## Aim of the exercise
Repeat the entries exactly but omit the pictures.

Recorded data
-------------------------
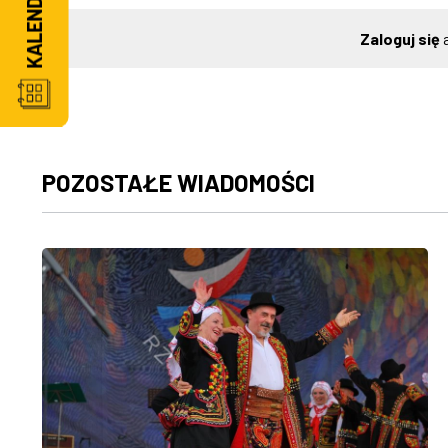
Zaloguj się
a
POZOSTAŁE WIADOMOŚCI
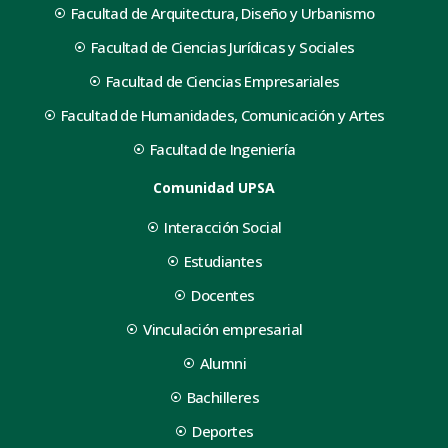
Facultad de Arquitectura, Diseño y Urbanismo
Facultad de Ciencias Jurídicas y Sociales
Facultad de Ciencias Empresariales
Facultad de Humanidades, Comunicación y Artes
Facultad de Ingeniería
Comunidad UPSA
Interacción Social
Estudiantes
Docentes
Vinculación empresarial
Alumni
Bachilleres
Deportes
-------------------------
## Answer section
Zaloguj się
a
POZOSTAŁE WIADOMOŚCI
Facultad de Arquitectura, Diseño y Urbanismo
Facultad de Ciencias Jurídicas y Sociales
Facultad de Ciencias Empresariales
Facultad de Humanidades, Comunicación y Artes
Facultad de Ingeniería
Comunidad UPSA
Interacción Social
Estudiantes
Docentes
Vinculación empresarial
Alumni
Bachilleres
Deportes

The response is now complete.